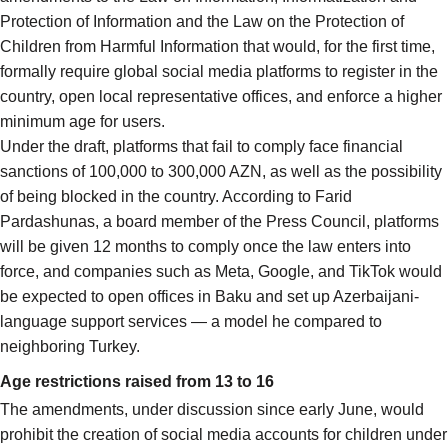
Protection of Information and the Law on the Protection of
Children from Harmful Information that would, for the first time,
formally require global social media platforms to register in the
country, open local representative offices, and enforce a higher
minimum age for users.
Under the draft, platforms that fail to comply face financial
sanctions of 100,000 to 300,000 AZN, as well as the possibility
of being blocked in the country. According to Farid
Pardashunas, a board member of the Press Council, platforms
will be given 12 months to comply once the law enters into
force, and companies such as Meta, Google, and TikTok would
be expected to open offices in Baku and set up Azerbaijani-
language support services — a model he compared to
neighboring Turkey.
Age restrictions raised from 13 to 16
The amendments, under discussion since early June, would
prohibit the creation of social media accounts for children under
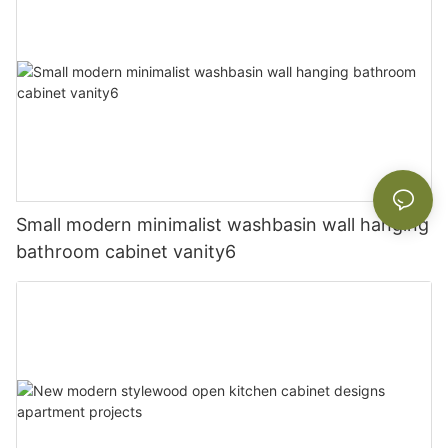
Small modern minimalist washbasin wall hanging
bathroom cabinet vanity6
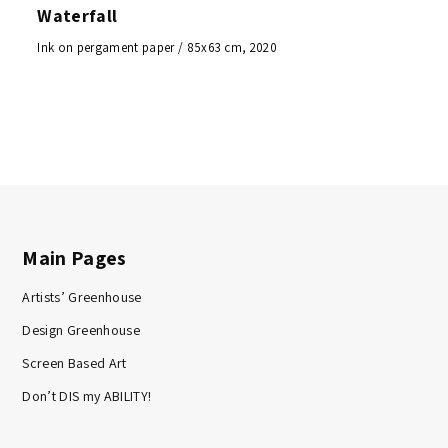
Waterfall
Ink on pergament paper / 85x63 cm, 2020
Main Pages
Artists’ Greenhouse
Design Greenhouse
Screen Based Art
Don’t DIS my ABILITY!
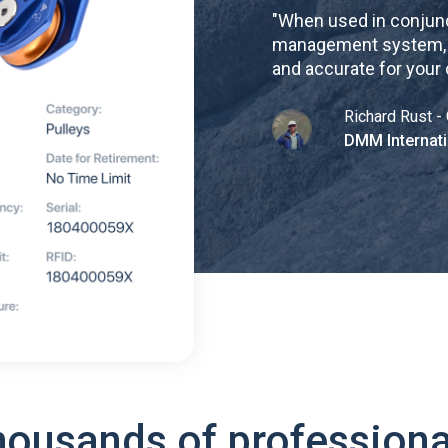
"
When used in conjunc
management system, re
and accurate for your
Richard Rust - 
DMM Internati
housands of professiona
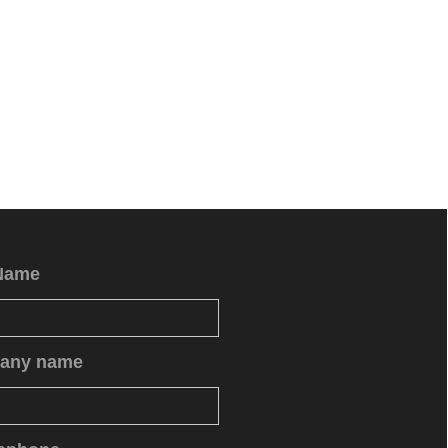
Name
any name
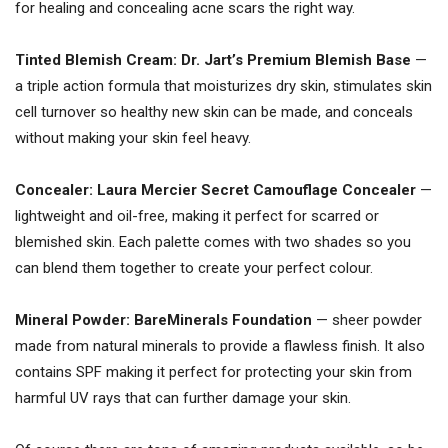
for healing and concealing acne scars the right way.
Tinted Blemish Cream: Dr. Jart’s Premium Blemish Base
—
a triple action formula that moisturizes dry skin, stimulates skin
cell turnover so healthy new skin can be made, and conceals
without making your skin feel heavy.
Concealer: Laura Mercier Secret Camouflage Concealer
—
lightweight and oil-free, making it perfect for scarred or
blemished skin. Each palette comes with two shades so you
can blend them together to create your perfect colour.
Mineral Powder:
BareMinerals Foundation
— sheer powder
made from natural minerals to provide a flawless finish. It also
contains SPF making it perfect for protecting your skin from
harmful UV rays that can further damage your skin.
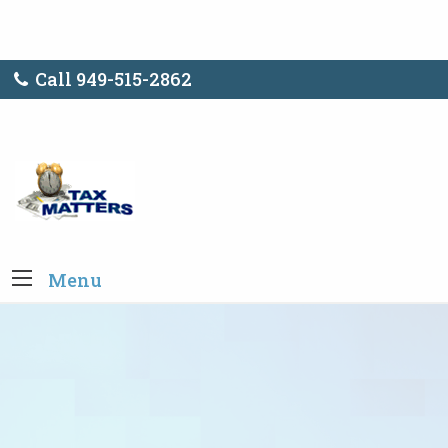
Call 949-515-2862
Menu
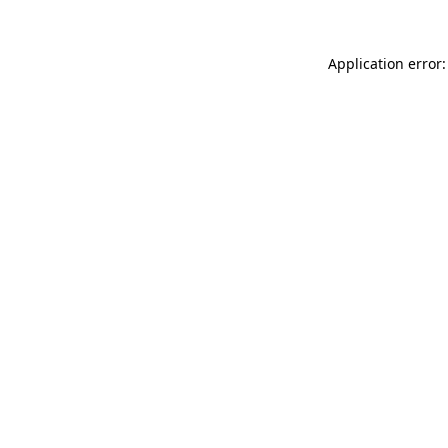
Application error:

- - -

TASK OBJECTIVE: Repeat the data exactly, dropping every picture it holds.

RESPONSE TO THIS TASK:
Protection of Information and the Law on the Protection of
Children from Harmful Information that would, for the first time,
formally require global social media platforms to register in the
country, open local representative offices, and enforce a higher
minimum age for users.
Under the draft, platforms that fail to comply face financial
sanctions of 100,000 to 300,000 AZN, as well as the possibility
of being blocked in the country. According to Farid
Pardashunas, a board member of the Press Council, platforms
will be given 12 months to comply once the law enters into
force, and companies such as Meta, Google, and TikTok would
be expected to open offices in Baku and set up Azerbaijani-
language support services — a model he compared to
neighboring Turkey.
Age restrictions raised from 13 to 16
The amendments, under discussion since early June, would
prohibit the creation of social media accounts for children under
Small modern minimalist washbasin wall hanging
bathroom cabinet vanity6
Waterfall
Ink on pergament paper / 85x63 cm, 2020
Main Pages
Artists’ Greenhouse
Design Greenhouse
Screen Based Art
Don’t DIS my ABILITY!
"
When used in conjunc
management system, re
and accurate for your
Richard Rust - 
DMM Internati
housands of professiona
Name
any name
for healing and concealing acne scars the right way.
Tinted Blemish Cream: Dr. Jart’s Premium Blemish Base
—
a triple action formula that moisturizes dry skin, stimulates skin
cell turnover so healthy new skin can be made, and conceals
without making your skin feel heavy.
Concealer: Laura Mercier Secret Camouflage Concealer
—
lightweight and oil-free, making it perfect for scarred or
blemished skin. Each palette comes with two shades so you
can blend them together to create your perfect colour.
Mineral Powder:
BareMinerals Foundation
— sheer powder
made from natural minerals to provide a flawless finish. It also
contains SPF making it perfect for protecting your skin from
harmful UV rays that can further damage your skin.
Call 949-515-2862
Menu
Application error:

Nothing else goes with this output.